There was a strong assertion made during the last Finance Committee meeting, labor costs have been controlled over the last 10 years, and as a result has become a smaller percentage of the budget. Below is a graphical representation of the average teacher salary, within the Octorara Area School District, since the 1999-00 school year. You will notice, after a dip in 07-08, the most rapid rate of increase has been over the last few years.
I also wanted to make a comparison to a neighboring school district. I chose Oxford because it has the starkest contrast.
This information is publicly available on the Pennsylvania Department of Education website.
Not only has Octorara paid a premium for teachers, compared to Oxford, that premium has grown. Since 1999-00, Oxford’s average salary has rose by only, roughly $9,000. Octorara’s average salary has risen by $16,000 per year.

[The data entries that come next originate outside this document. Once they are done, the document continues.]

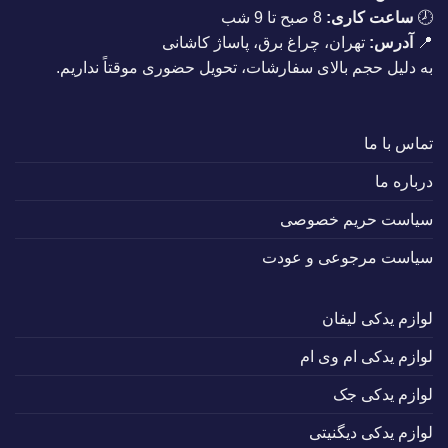
🕗
ساعت کاری:
8 صبح تا 9 شب
📍
آدرس:
تهران، چراغ برق، پاساژ کاشانی
به دلیل حجم بالای سفارشات، تحویل حضوری موقتاً نداریم.
تماس با ما
درباره ما
سیاست حریم خصوصی
سیاست مرجوعی و عودت
لوازم یدکی لیفان
لوازم یدکی ام وی ام
لوازم یدکی جک
لوازم یدکی دیگنیتی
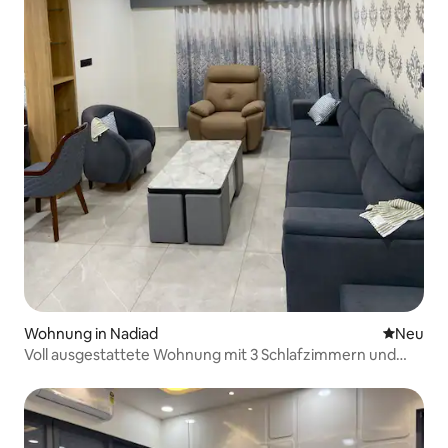
Wohnung in Nadiad
Neue Unt
Neu
Voll ausgestattete Wohnung mit 3 Schlafzimmern und
allen Nebenkosten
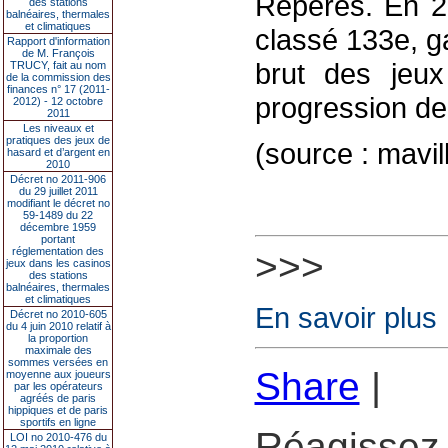
Repères. En 20
des stations
balnéaires, thermales
et climatiques
classé 133e, g
Rapport d'information
de M. François
brut des jeux
TRUCY, fait au nom
de la commission des
finances n° 17 (2011-
progression de
2012) - 12 octobre
2011
Les niveaux et
pratiques des jeux de
(source : mavi
hasard et d’argent en
2010
Décret no 2011-906
du 29 juillet 2011
modifiant le décret no
59-1489 du 22
décembre 1959
portant
réglementation des
>>>
jeux dans les casinos
des stations
balnéaires, thermales
et climatiques
En savoir plus
Décret no 2010-605
du 4 juin 2010 relatif à
la proportion
maximale des
sommes versées en
Share
|
moyenne aux joueurs
par les opérateurs
agréés de paris
hippiques et de paris
sportifs en ligne
Réagissez 
LOI no 2010-476 du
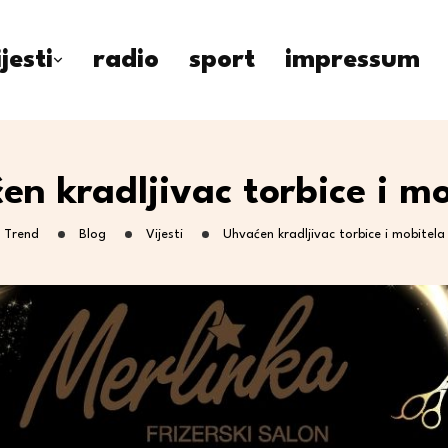
ijesti
radio
sport
impressum
en kradljivac torbice i mo
Trend
Blog
Vijesti
Uhvaćen kradljivac torbice i mobitela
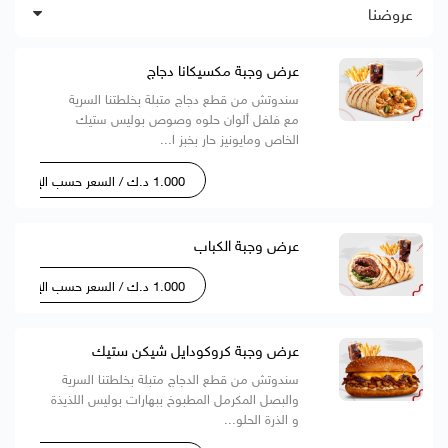
عروضنا
عرض وجبة مكسيكانا دجاج
سندوتش من قطع دجاج متبلة بخلطتنا السرية
مع فلفل ألوان حلوه وصوص بوليس ستيك
الخاص ومايونيز حار بخبز ا...
1.000 د.ك / السعر حسب الإختيار
عرض وجبة الكباب
1.000 د.ك / السعر حسب الإختيار
عرض وجبة كروكودايل شيكن ستيك
سندوتش من قطع الدجاج متبلة بخلطتنا السرية
والبصل المكرمل المطبوخ ببهارات بوليس اللذيذة
و الذرة الحلو...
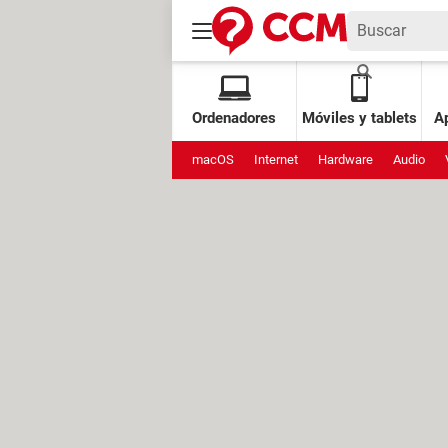
Ordenadores
Móviles y tablets
Ap
macOS
Internet
Hardware
Audio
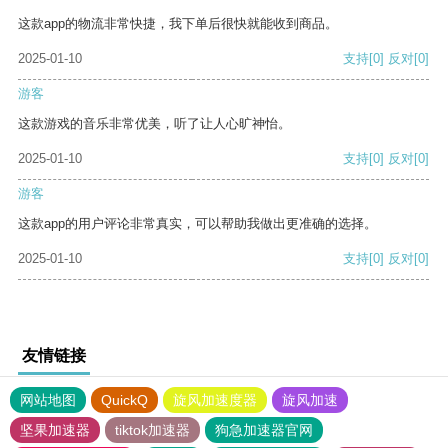
这款app的物流非常快捷，我下单后很快就能收到商品。
2025-01-10
支持
[0]
反对
[0]
游客
这款游戏的音乐非常优美，听了让人心旷神怡。
2025-01-10
支持
[0]
反对
[0]
游客
这款app的用户评论非常真实，可以帮助我做出更准确的选择。
2025-01-10
支持
[0]
反对
[0]
友情链接
网站地图
QuickQ
旋风加速度器
旋风加速
坚果加速器
tiktok加速器
狗急加速器官网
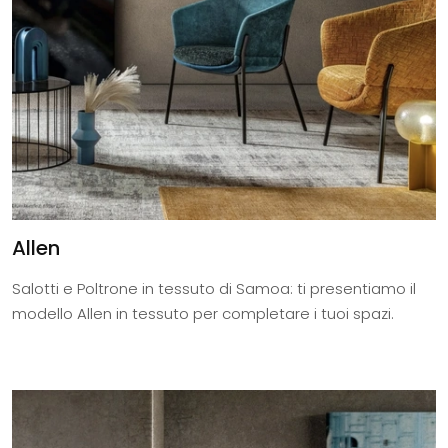
Allen
Salotti e Poltrone in tessuto di Samoa: ti presentiamo il
modello Allen in tessuto per completare i tuoi spazi.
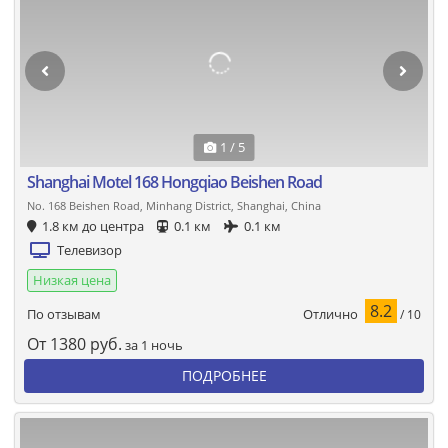
1 / 5
Shanghai Motel 168 Hongqiao Beishen Road
No. 168 Beishen Road, Minhang District, Shanghai, China
1.8 км до центра
0.1 км
0.1 км
Телевизор
Низкая цена
8.2
Отлично
По отзывам
/ 10
От
1380
руб.
за 1 ночь
ПОДРОБНЕЕ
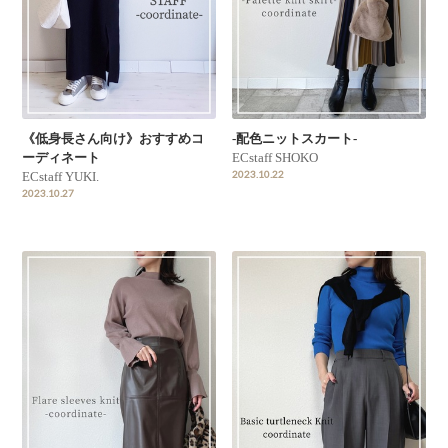
《低身長さん向け》おすすめコ
-配色ニットスカート-
ーディネート
ECstaff SHOKO
2023.10.22
ECstaff YUKI.
2023.10.27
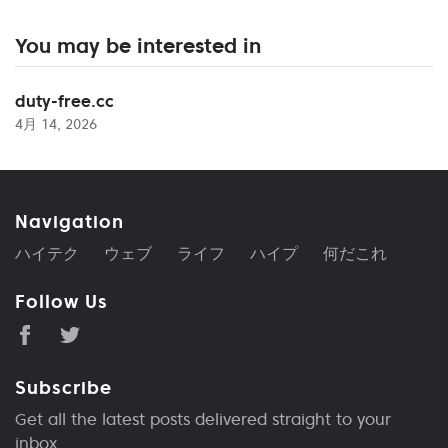
You may be interested in
duty-free.cc
4月 14, 2026
Navigation
ハイテク
ウェブ
ライフ
ハイプ
何だこれ
Follow Us
Subscribe
Get all the latest posts delivered straight to your
inbox.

Even more interestingly, the gap between Octorara and Oxford’s average wages remained fairly steady until until 2007-08. What was an average difference of roughly $5,000 for years, jumped to an almost $11,000 difference in just 4 years. This difference represents around $2.1 Million (or about 3.2 mills).
Does this, at all, look like labor costs were controlled?
It is another example of how, during the worst economic crisis in recent history, the school district chose to increase spending. Choices related to labor and debt are why taxes keep going up. These poor decisions are why they now want to “control costs” by cutting programs.